If Cameron's approach works -- dramatically cutting deficits without stalling economic growth -- it will be an obvious, powerful example for America and other nations.
But Cameron's progress offers two other lessons that some Republicans may be less willing to acknowledge.
First, Cameron's austerity measures have succeeded (so far) in the context of a coalition government with Liberal Democrats -- Britain's centrist third party. This alliance of the middle has made Cameron's government less dependent for support on the extremes of either party, resulting in a truce on divisive issues such as immigration and European integration. Cameron's alliance remains strong at the highest levels of political leadership.
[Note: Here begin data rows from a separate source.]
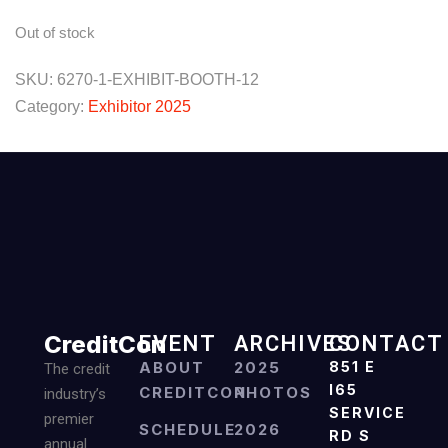
Out of stock
SKU:
6270-1-EXHIBIT-BOOTH-12
Category:
Exhibitor 2025
CreditCon
EVENT
ARCHIVES
CONTACT
ABOUT
2025
851 E
The credit
I65
CREDITCON
PHOTOS
industry’s
SERVICE
premier
SCHEDULE
2026
RD S
annual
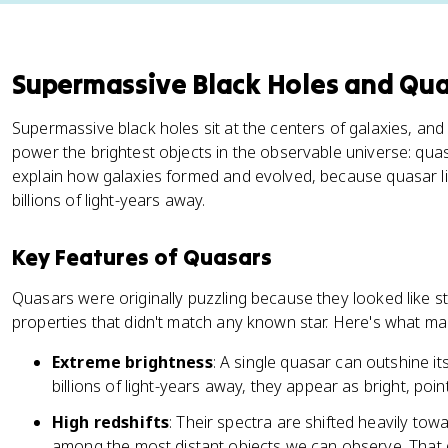
Supermassive Black Holes and Qu
Supermassive black holes sit at the centers of galaxies, and
power the brightest objects in the observable universe: qu
explain how galaxies formed and evolved, because quasar li
billions of light-years away.
Key Features of Quasars
Quasars were originally puzzling because they looked like s
properties that didn't match any known star. Here's what mak
Extreme brightness
: A single quasar can outshine it
billions of light-years away, they appear as bright, poin
High redshifts
: Their spectra are shifted heavily towa
among the most distant objects we can observe. That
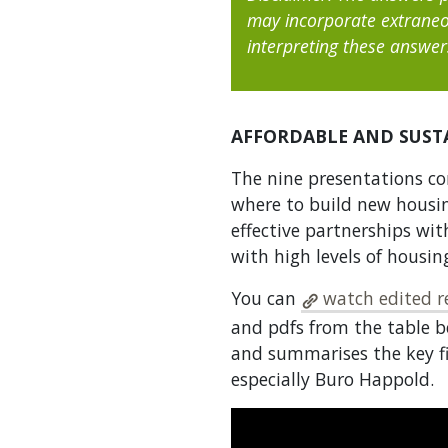
may incorporate extraneo
interpreting these answer
AFFORDABLE AND SUST
The nine presentations co
where to build new housi
effective partnerships wit
with high levels of housi
You can
watch edited re
and pdfs from the table b
and summarises the key fi
especially Buro Happold.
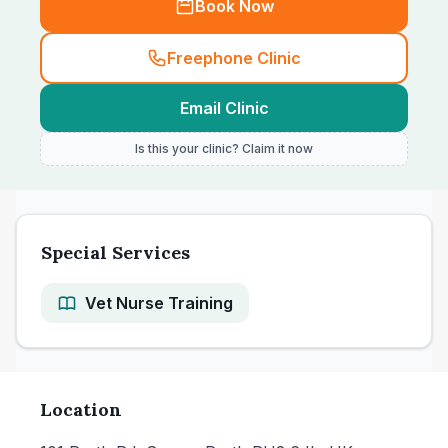
Book Now
Freephone Clinic
Email Clinic
Is this your clinic? Claim it now
Special Services
Vet Nurse Training
Location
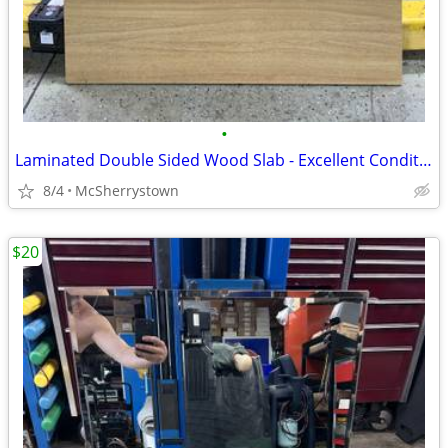
•
Laminated Double Sided Wood Slab - Excellent Condition
8/4
McSherrystown
$20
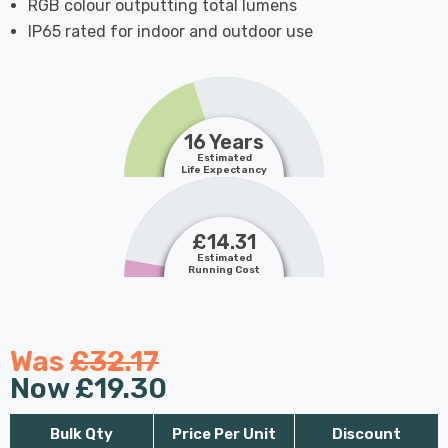
RGB colour outputting total lumens
IP65 rated for indoor and outdoor use
16 Years
Estimated
Life Expectancy
£14.31
Estimated
Running Cost
Was
£32.17
Now
£19.30
Bulk Qty
Price Per Unit
Discount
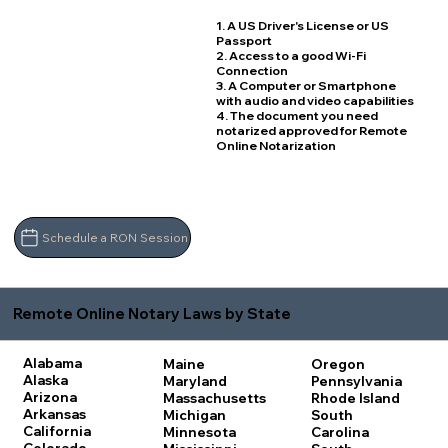
1. A US Driver's License or US
Passport
2. Access to a good Wi-Fi
Connection
3. A Computer or Smartphone
with audio and video capabilities
4. The document you need
notarized approved for Remote
Online Notarization
Schedule a RON Session
Remote Online Notary Laws by State
Alabama
Maine
Oregon
Alaska
Maryland
Pennsylvania
Arizona
Massachusetts
Rhode Island
Arkansas
Michigan
South
California
Minnesota
Carolina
It will be tested as party activists from both coalition partners canvass against each other in next year's local elections and referendum on electoral reform.
A formal coalition government is not an option in America, which lacks a viable third party anxious for power. But large, politically risky spending reductions will require spreading the responsibility and the blame beyond a single party. Some type of center-right alliance of fiscally conservative Democrats and Republicans -- a coalition of the complicit -- will be needed in order to act boldly and marginalize partisan extremes.
Second, Cameron makes clear that austerity alone is not a sufficient message for a political party. He calls deficit reduction his "duty." He refers to his social agenda -- the "Big Society" -- as his "passion." Cameron has paired his emergency budget with a series of measures designed to encourage volunteerism, empower local communities, create charter schools, reform welfare and fund the work of private charities. The problem with centralized, government-oriented policies, he argues, is not only their expense. They have "turned able, capable individuals into passive recipients of state help." The alternative is a "thoughtful re-imagination of the role, as well as the size of the state."
Cameron envisions a radical kind of devolution, not only to local governments but to communities and individuals. Government, in his view, has an important role in building the Big Society, but it is mainly catalytic -- providing resources and authority to community institutions.
Critics in the Labor Party accuse Cameron of "cynically attempting to dignify its cuts agenda." But Cameron has been talking about these themes since well before the current financial crisis. The Big Society is not politically cynical, but it is politically smart.
Obama has every reason to fear the emergence of Cameron-style Republicanism. But American conservatives who respect Cameron's budget-cutting courage should also pay attention to his political insights. A successful austerity agenda depends on the assembly of an ideological coalition -- and it requires a domestic agenda more inspiring than responsible accounting.